Zhu Min, who is currently President at the National Institute of Financial Research, spoke to CNBC at the sidelines of the Boao Forum in the Hainan Province, China.
He pointed out Trump's planned policies including the implementation of a border tax, the repeal and replacement of parts of the Affordable Care Act, infrastructure investments and tax reforms could face a long list of difficulties.
"If you're looking for what we heard just two months ago, and what we thought today right, you will see number one, (for) the border tax, the probability (of implementation) is very low ... which is a big deal," Zhu said.
He added infrastructure investments needed plenty of technical preparations, while the tax reform could face political and technical difficulties; details on both have been sparse from the administration.

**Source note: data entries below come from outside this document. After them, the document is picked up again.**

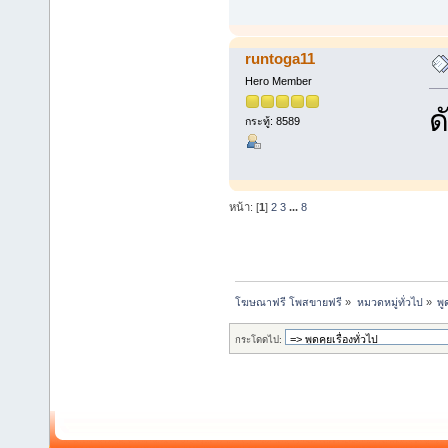
runtoga11
Hero Member
ด
กระทู้: 8589
หน้า: [
1
]
2
3
...
8
โฆษณาฟรี โพสขายฟรี
»
หมวดหมู่ทั่วไป
»
พู
กระโดดไป:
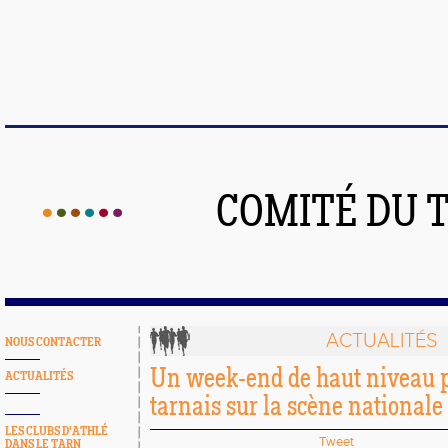
COMITÉ DU 
ACTUALITÉS
NOUS CONTACTER
Un week-end de haut niveau po
ACTUALITÉS
tarnais sur la scène nationale
LES CLUBS D'ATHLÉ
Tweet
DANS LE TARN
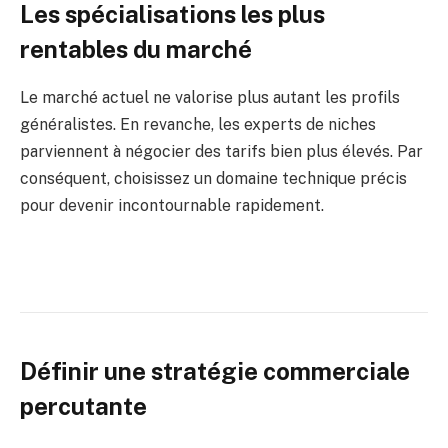
Les spécialisations les plus
rentables du marché
Le marché actuel ne valorise plus autant les profils
généralistes. En revanche, les experts de niches
parviennent à négocier des tarifs bien plus élevés. Par
conséquent, choisissez un domaine technique précis
pour devenir incontournable rapidement.
Définir une stratégie commerciale
percutante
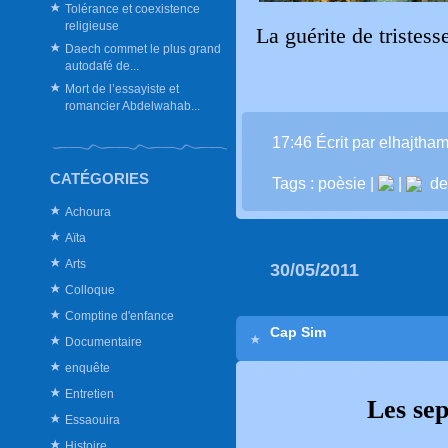
Tolérance et coexistence
religieuse
La guérite de tristess
Daech commet le plus grand
autodafé de...
Mort de l’essayiste et
romancier Abdelwahab...
17:46 Écrit par elhajtham
CATÉGORIES
Tags :
poèsie
|
|
del
Achoura
Aïta
Arts
30/05/2011
Colloque
Comptine d'enfance
Cap Sim
Documentaire
enquête
Entretien
Les sep
Essaouira
Histoire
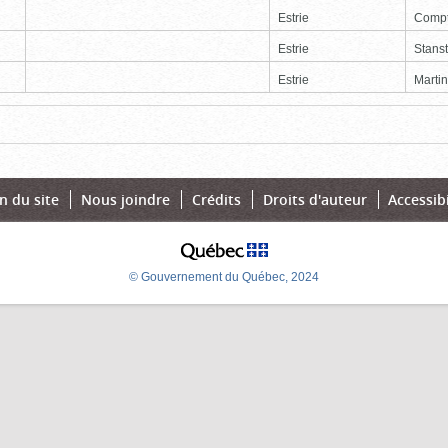
Estrie
Comp
Estrie
Stans
Estrie
Martin
Page
Dernière
n du site
Nous joindre
Crédits
Droits d'auteur
Accessibi
© Gouvernement du Québec, 2024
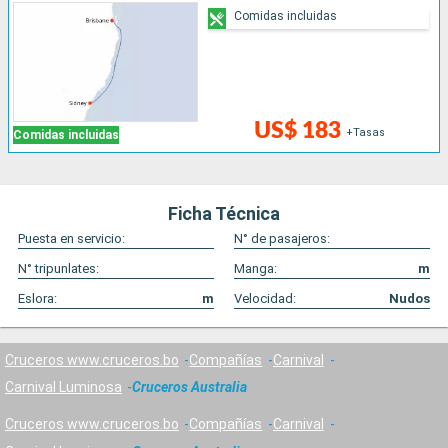
Comidas incluidas
US$ 183
+Tasas
Comidas incluidas
Ficha Técnica
Puesta en servicio:
N° de pasajeros:
N° tripunlates:
Manga:
m
Eslora:
m
Velocidad:
Nudos
Cruceros www.cruceros.bo
Compañías
Carnival
Carnival Luminosa
Cruceros Australia
Cruceros www.cruceros.bo
Compañías
Carnival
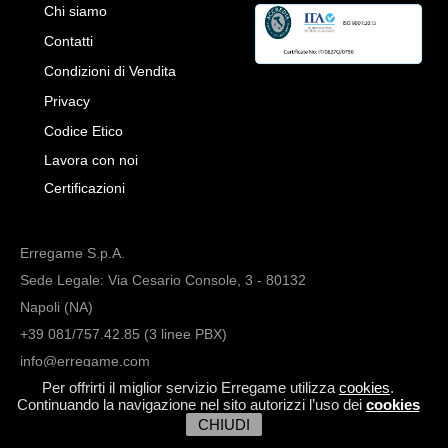
Chi siamo
Contatti
Condizioni di Vendita
Privacy
Codice Etico
Lavora con noi
Certificazioni
Erregame S.p.A.
Sede Legale: Via Cesario Console, 3 - 80132
Napoli (NA)
+39 081/757.42.85 (3 linee PBX)
info@erregame.com
Per offrirti il miglior servizio Erregame utilizza
cookies
.
Continuando la navigazione nel sito autorizzi l’uso dei
cookies
CHIUDI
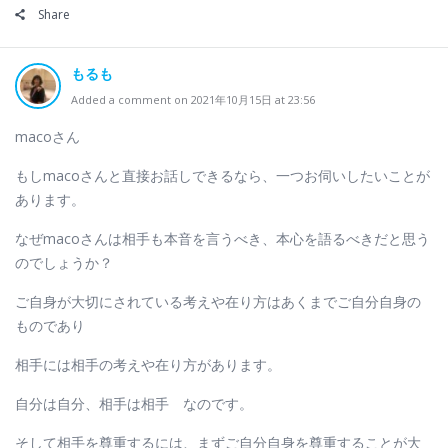
Share
もるも
Added a comment on 2021年10月15日 at 23:56
macoさん
もしmacoさんと直接お話しできるなら、一つお伺いしたいことが
あります。
なぜmacoさんは相手も本音を言うべき、本心を語るべきだと思う
のでしょうか？
ご自身が大切にされている考えや在り方はあくまでご自分自身の
ものであり
相手には相手の考えや在り方があります。
自分は自分、相手は相手 なのです。
そして相手を尊重するには、まずご自分自身を尊重することが大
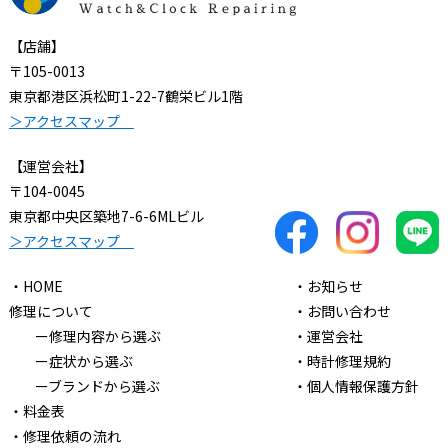
【店舗】
〒105-0013
東京都港区浜松町1-22-7鶴栄ビル1階
＞アクセスマップ
【運営会社】
〒104-0045
東京都中央区築地7-6-6MLビル
＞アクセスマップ
・HOME
・お知らせ
修理について
・お問い合わせ
ー修理内容から選ぶ
・運営会社
ー症状から選ぶ
・時計修理規約
ーブランドから選ぶ
・個人情報保護方針
・料金表
・修理依頼の流れ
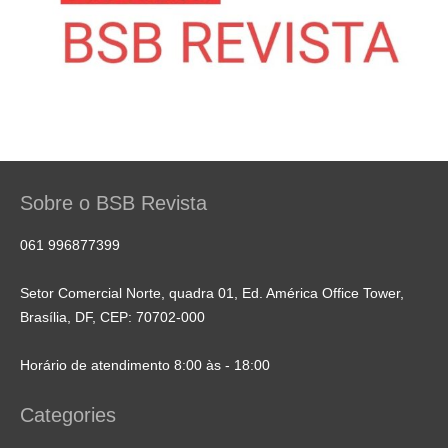
Sobre o BSB Revista
061 996877399
Setor Comercial Norte, quadra 01, Ed. América Office Tower,
Brasília, DF, CEP: 70702-000
Horário de atendimento 8:00 às - 18:00
Categories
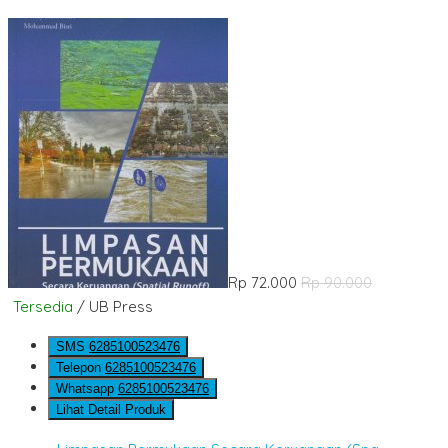
Rp 72.000
Rp 90.000
Tersedia
/ UB Press
SMS
6285100523476
Telepon
6285100523476
Whatsapp
6285100523476
Lihat Detail Produk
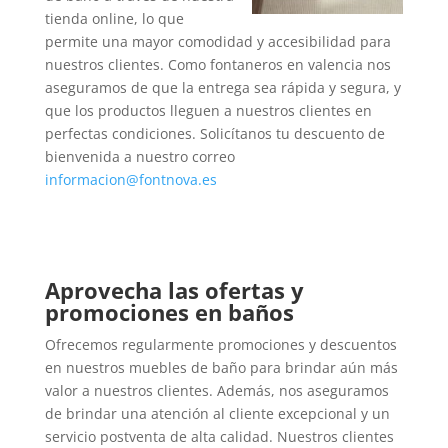
tienda online, lo que
permite una mayor comodidad y accesibilidad para
nuestros clientes. Como fontaneros en valencia nos
aseguramos de que la entrega sea rápida y segura, y
que los productos lleguen a nuestros clientes en
perfectas condiciones. Solicítanos tu descuento de
bienvenida a nuestro correo
informacion@fontnova.es
Aprovecha las ofertas y
promociones en baños
Ofrecemos regularmente promociones y descuentos
en nuestros muebles de baño para brindar aún más
valor a nuestros clientes. Además, nos aseguramos
de brindar una atención al cliente excepcional y un
servicio postventa de alta calidad. Nuestros clientes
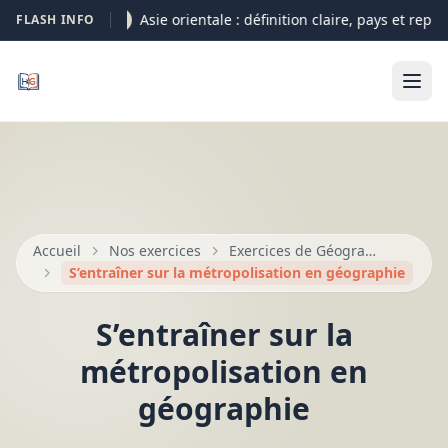
Asie orientale : définition claire, pays et repère
FLASH INFO
05-08
Accueil
Nos exercices
Exercices de Géographie et croquis
S’entraîner sur la métropolisation en géographie
S’entraîner sur la
métropolisation en
géographie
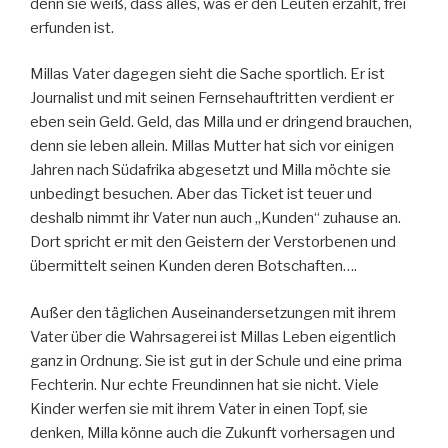
denn sie weiß, dass alles, was er den Leuten erzählt, frei
erfunden ist.
Millas Vater dagegen sieht die Sache sportlich. Er ist
Journalist und mit seinen Fernsehauftritten verdient er
eben sein Geld. Geld, das Milla und er dringend brauchen,
denn sie leben allein. Millas Mutter hat sich vor einigen
Jahren nach Südafrika abgesetzt und Milla möchte sie
unbedingt besuchen. Aber das Ticket ist teuer und
deshalb nimmt ihr Vater nun auch „Kunden“ zuhause an.
Dort spricht er mit den Geistern der Verstorbenen und
übermittelt seinen Kunden deren Botschaften….
Außer den täglichen Auseinandersetzungen mit ihrem
Vater über die Wahrsagerei ist Millas Leben eigentlich
ganz in Ordnung. Sie ist gut in der Schule und eine prima
Fechterin. Nur echte Freundinnen hat sie nicht. Viele
Kinder werfen sie mit ihrem Vater in einen Topf, sie
denken, Milla könne auch die Zukunft vorhersagen und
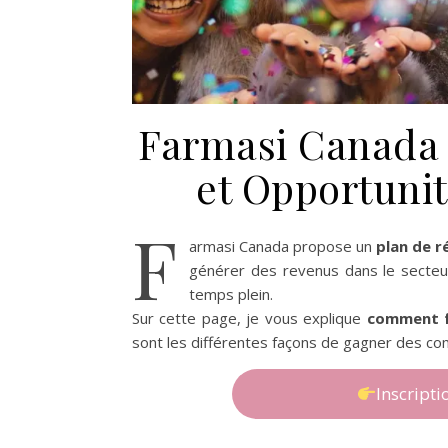
Farmasi Canada 
et Opportuni
F
armasi Canada propose un
plan de r
générer des revenus dans le secteur
temps plein.
Sur cette page, je vous explique
comment f
sont les différentes façons de gagner des c
Inscript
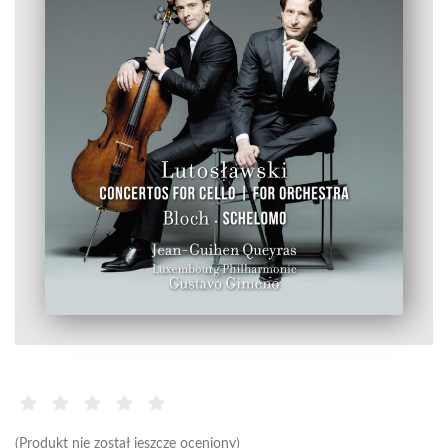
(Produkt nie został jeszcze oceniony)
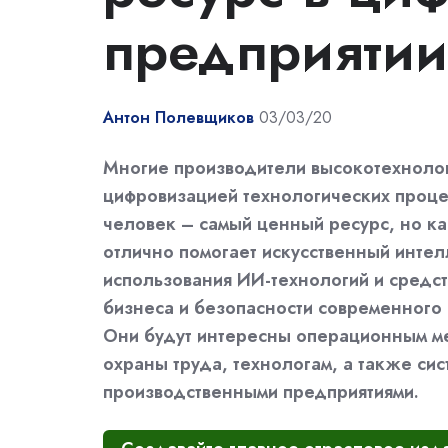
предприятии
Антон Полевщиков
03/03/20
Многие производители высокотехноло
цифровизацией технологических проце
человек – самый ценный ресурс, но ка
отлично помогает искусственный интел
использования ИИ-технологий и средс
бизнеса и безопасности современного
Они будут интересны операционным м
охраны труда, технологам, а также си
производственными предприятиями.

Meanwhile, the administration has already seen difficulties in reforming healthcare. Republican lawmakers have struggled to rally enough support to pass a bill in the House of Representatives, to repeal and replace parts of the Affordable Care Act.
The snag in passing health care reforms already saw markets stumble from their rally, as investors reassessed their optimism and assets like the dollar and bond yields saw some volatility.
"I think the market (was) a little bit over-optimistic. I think the market will be disappointed," Zhu said, adding even if some of the reforms were to pass, the effects on the real economy will unlikely be felt this year.
"The real concern for me is the volatility caused by Mr. Trump's policies."
Even then, Zhu implied Trump's economic growth targets are potentially unrealistic, pointing out that U.S. potential growth rate is currently around 2 percent. Earlier this year, reports said the Trump transition team had ordered Council of Economic Advisers staffers to predict a sustained gross domestic product (GDP) growth of 3 percent to 3.5 percent.
"If you get that level (of GDP growth), you need a huge (amount) of stimulus. It's not a few percentage of GDP deficit, it's huge. They need a lot of policy, it's not easy," he said, adding this could add to the volatility seen currently in markets.
The former IMF deputy also stressed the importance of strengthening international institutions like the International Monetary Fund and the World Bank and said the world recognizes the need to move forward with globalization.
On China, Zhu said he expects economic growth to remain stable and added that the yuan likely will not have any further depreciation pressures. But the financial sector remains a concern, particularly the debt-ridden state-owned enterprises.